Beginning with this:

If Bush had not led the nation into war in Iraq we would not be facing the situation we are facing today.

If, in the aftermath of the invasion, Paul Bremer had not decided to disband the Iraqi military, we would not be in the quandary we are in today.

Cassidy adds:

If, in addition, Bremer and Rumsfeld had ordered enough U.S. troops onto the streets to preserve order, then Iraq might (and it’s only a might) have held together peacefully instead of degenerating into sectarianism, anarchy, and violence.

And also:

If Prime Minister Maliki, whom the United States eventually settled on as its favored Iraqi leader, had made a serious effort to reach out to the Sunnis and the Kurds, rather than acting like a sectarian ward heeler, the departure of U.S. forces might not have created the political stalemate and institutional power vacuum that the jihadis, first in Anbar Province and now in Nineveh and Saladin, have exploited.

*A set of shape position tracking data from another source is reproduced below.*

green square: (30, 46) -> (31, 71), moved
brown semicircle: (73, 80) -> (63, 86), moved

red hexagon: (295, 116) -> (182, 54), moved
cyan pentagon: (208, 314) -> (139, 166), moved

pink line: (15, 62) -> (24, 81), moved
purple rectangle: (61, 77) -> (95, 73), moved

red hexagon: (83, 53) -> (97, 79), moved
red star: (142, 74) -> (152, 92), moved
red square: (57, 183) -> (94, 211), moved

Of course, it is also true that we wouldn’t be having all of these problems if the British had not created modern Iraq after World War I. This means that we would have been facing different problems. For better or for worse, who knows?

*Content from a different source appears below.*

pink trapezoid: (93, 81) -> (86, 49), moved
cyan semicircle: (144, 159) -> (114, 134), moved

Counterfactuals are very tricky.

Adding to his “what ifs” Cassidy notes some of the missteps and miscalculations of the Obama administration. They have often been noted, on this blog and elsewhere. There is no need to repeat them.

Cassidy is reasonably fair and balanced, but he wants to deflect blame from Barack Obama. He is not as fervent an Obamaphile as Frank Rich, but still, he is helping to form a prevailing narrative about the events in Iraq.

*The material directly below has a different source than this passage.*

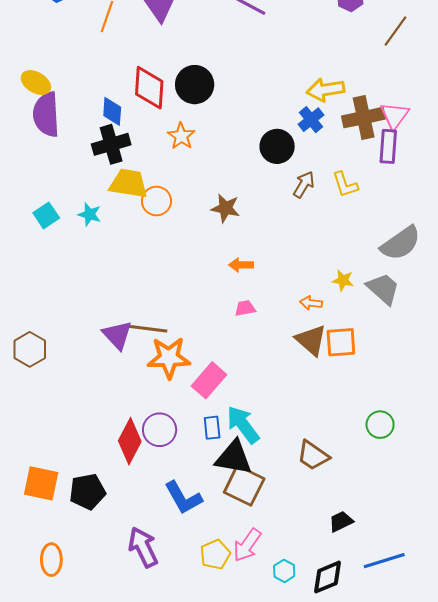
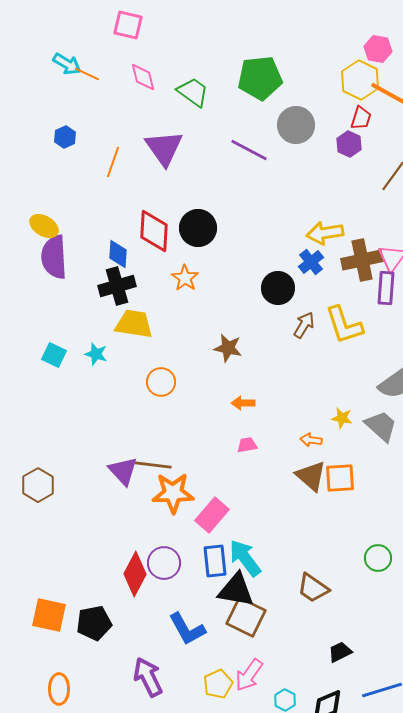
yellow L-shape: (345, 185) -> (344, 325), size x1.5
orange circle: (156, 201) -> (161, 382), moved
cyan square: (46, 215) -> (54, 355), turned -30
blue rectangle: (212, 428) -> (215, 561), size x1.4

That narrative demonstrates clearly that Iraq was Bush’s war. He does not consider the other counterfactual: what would have happened if there had been no Iraq war?

Cassidy, among others, insists that the American public wanted out of Iraq and does not want to return to it.

He does not mention that the invasion of Iraq was America’s invasion, not Bush’s invasion. The American public was in favor of it, the United States Congress approved of it, so, anyone who treats it as Bush’s war is trying to exculpate the current president.

While George Bush has been notably silent about events in Iraq, Tony Blair offered his opinion today. Like it or not, Blair has exposed the difficulty with doing historical analysis through counterfactuals.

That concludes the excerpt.